From section \ref{rss} it is clear that a naively created RSS will just create a OBB around the points, together with 2 cylinders around the edges. From this it is clear that if RSS are ever to be more efficient than a OBB, then either the naive method at generating a RSS has to be replaced, and the properties that separates the RSS from the OBB must be exploited. 

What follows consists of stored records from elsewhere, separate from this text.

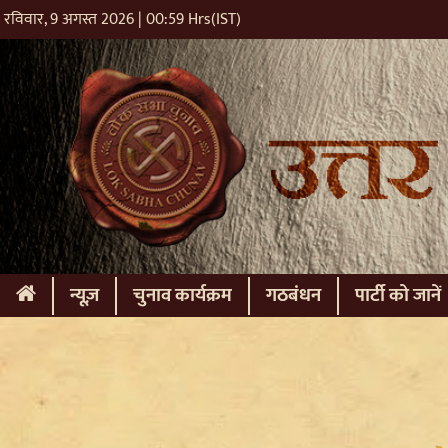
रविवार, 9 अगस्त 2026 | 00:59 Hrs(IST)
(current)
न्यूज़
चुनाव कार्यक्रम
गठबंधन
पार्टी को जानें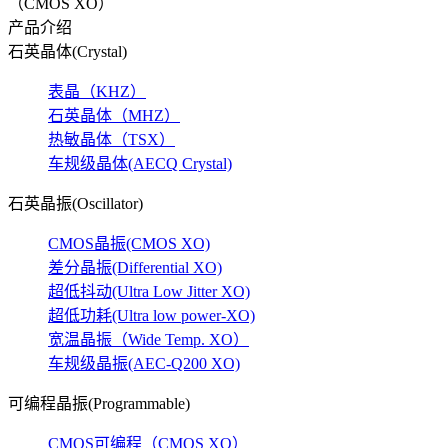
（CMOS XO）
产品介绍
石英晶体(Crystal)
表晶（KHZ）
石英晶体（MHZ）
热敏晶体（TSX）
车规级晶体(AECQ Crystal)
石英晶振(Oscillator)
CMOS晶振(CMOS XO)
差分晶振(Differential XO)
超低抖动(Ultra Low Jitter XO)
超低功耗(Ultra low power-XO)
宽温晶振（Wide Temp. XO）
车规级晶振(AEC-Q200 XO)
可编程晶振(Programmable)
CMOS可编程（CMOS XO）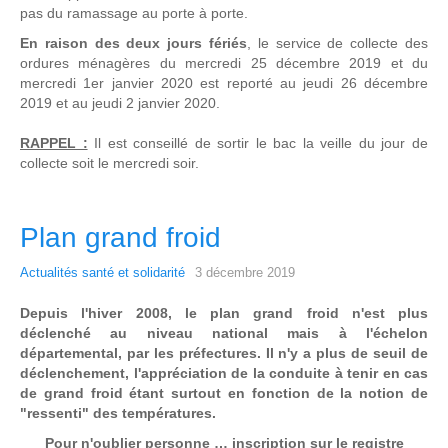
pas du ramassage au porte à porte.
En raison des deux jours fériés
, le service de collecte des
ordures ménagères du mercredi 25 décembre 2019 et du
mercredi 1er janvier 2020 est reporté au jeudi 26 décembre
2019 et au jeudi 2 janvier 2020.
RAPPEL :
Il est conseillé de sortir le bac la veille du jour de
collecte soit le mercredi soir.
Plan grand froid
Actualités santé et solidarité
3 décembre 2019
Depuis l'hiver 2008, le plan grand froid n'est plus
déclenché au niveau national mais à l'échelon
départemental, par les préfectures. Il n'y a plus de seuil de
déclenchement, l'appréciation de la conduite à tenir en cas
de grand froid étant surtout en fonction de la notion de
"ressenti" des températures.
Pour n'oublier personne … inscription sur le registre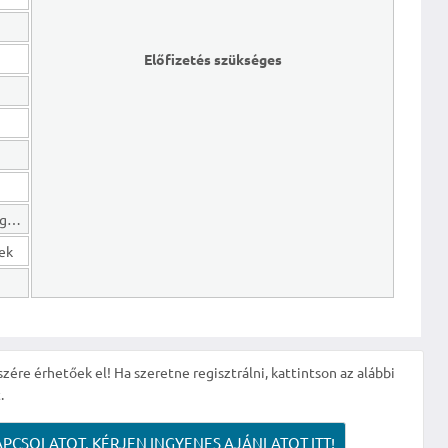
Előfizetés szükséges
Hosszú lejáratú kötelezettségek
gek
szére érhetőek el! Ha szeretne regisztrálni, kattintson az alábbi
.
APCSOLATOT, KÉRJEN INGYENES AJÁNLATOT ITT!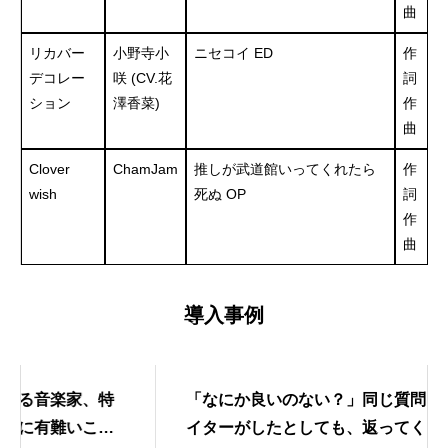
曲
リカバー
小野寺小
ニセコイ ED
作
デコレー
咲 (CV.花
詞
ション
澤香菜)
作
曲
Clover
ChamJam
推しが武道館いってくれたら
作
wish
死ぬ OP
詞
作
曲
導入事例
家、特
「なにか良いのない？」同じ質問を別のクリ
いこと
イターがしたとしても、返ってくる答えはそ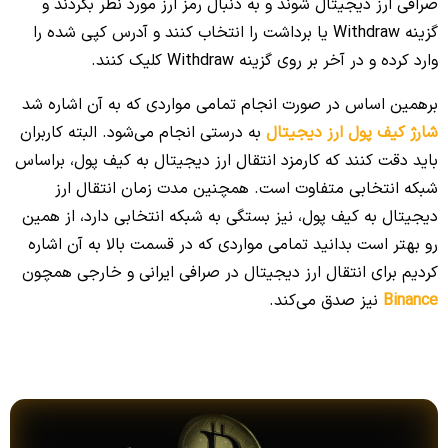
صرافی ارز دیجیتال شوند و به دنبال رمز ارز مورد نظر بگردند و
گزینه Withdraw یا برداشت را انتخاب کنند و آدرس کپی شده را
وارد کرده و در آخر بر روی گزینه Withdraw کلیک کنند.
برهمین اساس در صورت انجام تمامی مواردی که به آن اشاره شد
شارژ کیف پول ارز دیجیتال
به درستی انجام می‌شود. البته کاربران
باید دقت کنند که کارمزد انتقال ارز دیجیتال به کیف پول، براساس
شبکه انتخابی متفاوت است. همچنین مدت زمان انتقال ارز
دیجیتال به کیف پول، نیز بستگی به شبکه انتخابی دارد، از همین
رو بهتر است بدانید تمامی مواردی که در قسمت بالا به آن اشاره
کردیم برای انتقال ارز دیجیتال در صرافی ایرانی و خارجی همچون
Binance
نیز صدق می‌کند.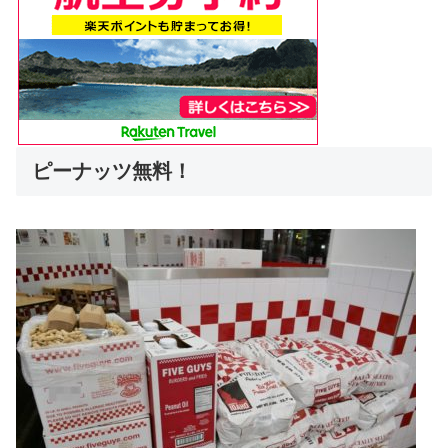
ピーナッツ無料！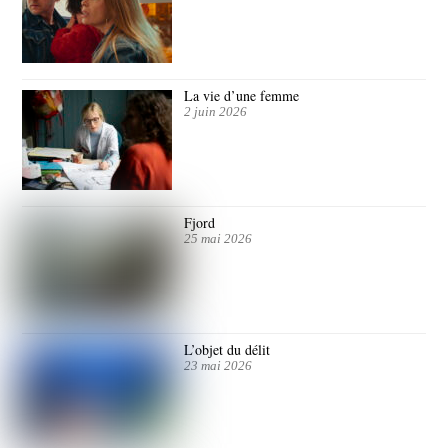
La vie d’une femme
2 juin 2026
Fjord
25 mai 2026
L’objet du délit
23 mai 2026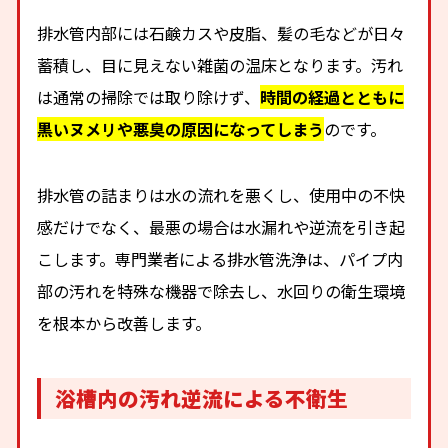
排水管内部には石鹸カスや皮脂、髪の毛などが日々
蓄積し、目に見えない雑菌の温床となります。汚れ
は通常の掃除では取り除けず、
時間の経過とともに
黒いヌメリや悪臭の原因になってしまう
のです。
排水管の詰まりは水の流れを悪くし、使用中の不快
感だけでなく、最悪の場合は水漏れや逆流を引き起
こします。専門業者による排水管洗浄は、パイプ内
部の汚れを特殊な機器で除去し、水回りの衛生環境
を根本から改善します。
浴槽内の汚れ逆流による不衛生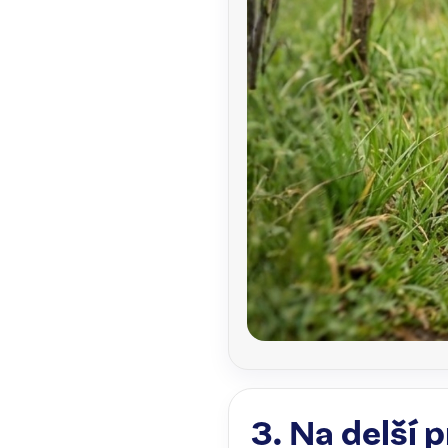
3. Na delší 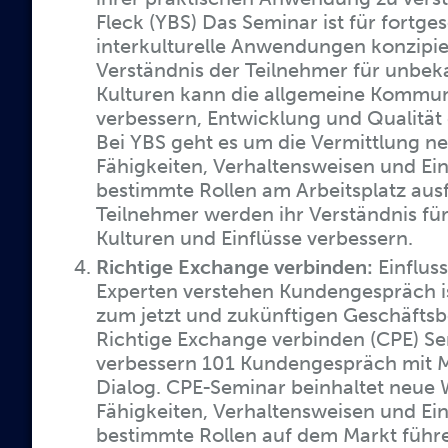
Fleck (YBS) Das Seminar ist für fortge
interkulturelle Anwendungen konzipie
Verständnis der Teilnehmer für unbeka
Kulturen kann die allgemeine Kommun
verbessern, Entwicklung und Qualität
Bei YBS geht es um die Vermittlung n
Fähigkeiten, Verhaltensweisen und Ein
bestimmte Rollen am Arbeitsplatz aus
Teilnehmer werden ihr Verständnis fü
Kulturen und Einflüsse verbessern.
Richtige Exchange verbinden:
Einflus
Experten verstehen Kundengespräch is
zum jetzt und zukünftigen Geschäfts
Richtige Exchange verbinden (CPE) Se
verbessern 101 Kundengespräch mit M
Dialog. CPE-Seminar beinhaltet neue W
Fähigkeiten, Verhaltensweisen und Ein
bestimmte Rollen auf dem Markt führ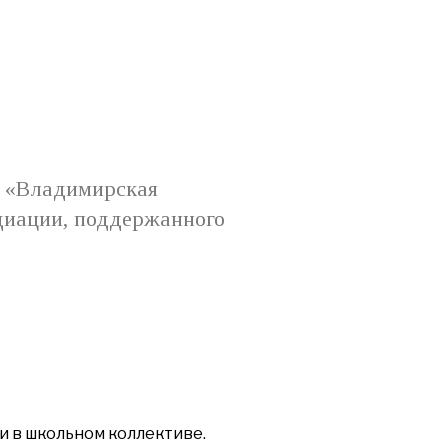
а «Владимирская
диации, поддержанного
и в школьном коллективе.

For talks on optimizing the volume see section \ref{optimized-volume}. The only real property that all RSS' apart from OBB's, is the radius. This is what we are trying to exploit in the minimum distance check. It is is therefore clear that in order to optimize the overlap algorithm for RSS', the effort should be focused on the Minimum distance check. As detailed in the section \ref{results}, it is therefore clear the currently implemented minimum distance check does not currently make the RSS BV faster than the OBB for overlap detection. I am however confident that there must exist a faster algorithm to check the distance between 2 line-segments. 
Furthermore, as I mentioned in section \ref{lit}, I have misunderstood some of the finer points of both \cite{Larsen99fastproximity} and \cite{larsen00fast}, which was to be an expansion of the minimum distance check, which would avoid axis-separation entirely. 

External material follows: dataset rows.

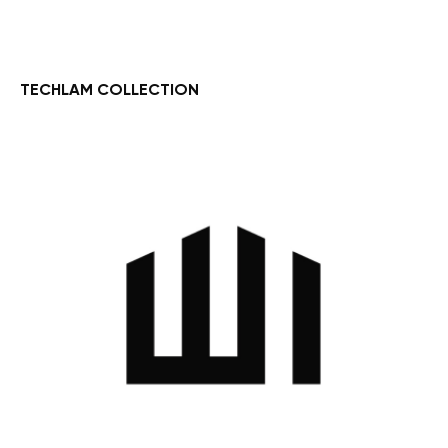
TECHLAM COLLECTION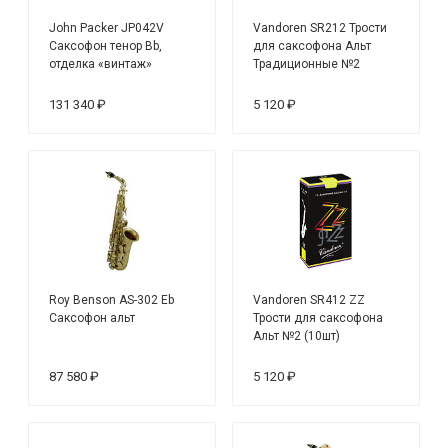
John Packer JP042V
Vandoren SR212 Трости
Саксофон тенор Bb,
для саксофона Альт
отделка «винтаж»
Традиционные №2
(10шт)
131 340 ₽
5 120 ₽
Roy Benson AS-302 Eb
Vandoren SR412 ZZ
Саксофон альт
Трости для саксофона
Альт №2 (10шт)
87 580 ₽
5 120 ₽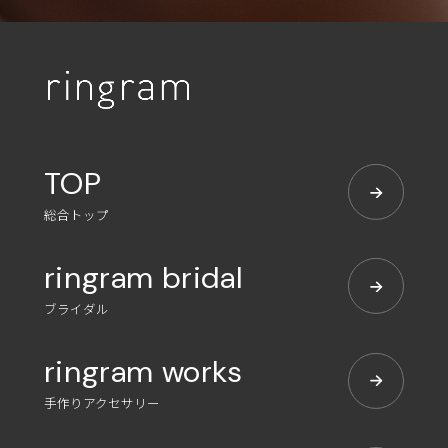
TOP
総合トップ
ringram bridal
ブライダル
ringram works
手作りアクセサリー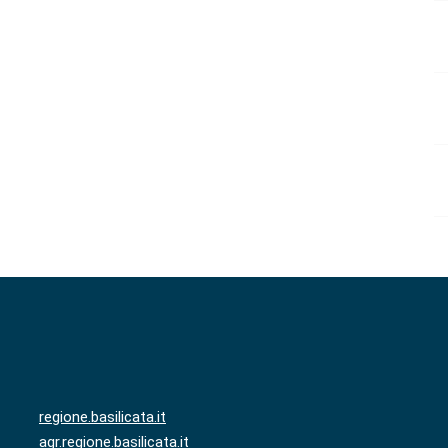
regione.basilicata.it
agr.regione.basilicata.it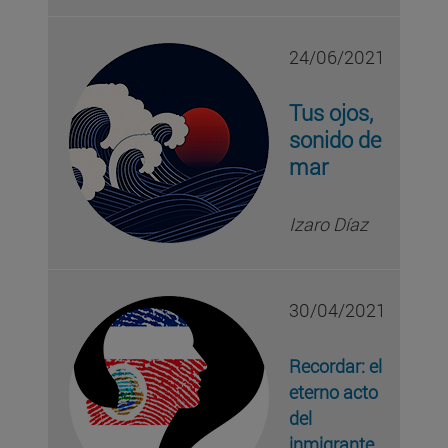
24/06/2021
Tus ojos,
sonido de
mar
Izaro Díaz
30/04/2021
Recordar: el
eterno acto
del
inmigrante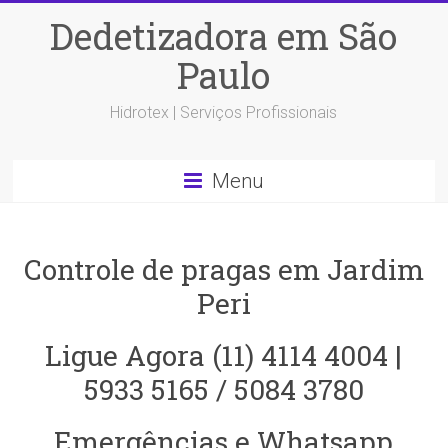
Dedetizadora em São
Paulo
Hidrotex | Serviços Profissionais
Menu
Controle de pragas em Jardim
Peri
Ligue Agora (11) 4114 4004 |
5933 5165 / 5084 3780
Emergências e Whatsapp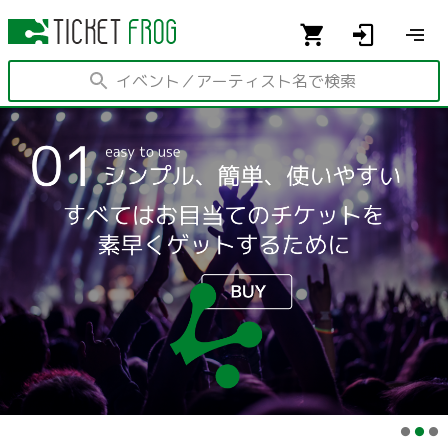
イベント／アーティスト名で検索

\subsection{Optimized volume}
\label{optimized-volume}
\begin{figure}
\centering
\includegraphics[width=0.5\textwidth]{figures/rim}
\caption{\label{rim} An illustration (seen from above) of an RSS created by the current implementation. It is clear that the radius around the rectangle (in the x and y-coordinate) is superfluous, and that a much tighter fit could be archived}
\end{figure}

In the current implementation of algorithm \ref{combine-algo}, the created RSS is essentially an OBB with the radius tacked on on the sides. This is clearly not optimal, as illustrated in figure \ref{rim}. It is clear that we cannot reduce the radius, since this would mean we would miss some of the points that lies above and below the rectangle. Thus we can only reduce the volume by reducing the length and width of the rectangle. This however, is not a trivial task. For instance, just reducing the length and the width with the radius is not sure to resolve in a legal RSS, as some of the points might lie in the corners of the OBB, and will thus in the new RSS lie just outside the rounded corners. This problem is also highlighted in \cite{Larsen99fastproximity} section 4.1, where they, deal with it, in practice, increasing both the length and the width of the rectangle by the same amount, until all points are covered.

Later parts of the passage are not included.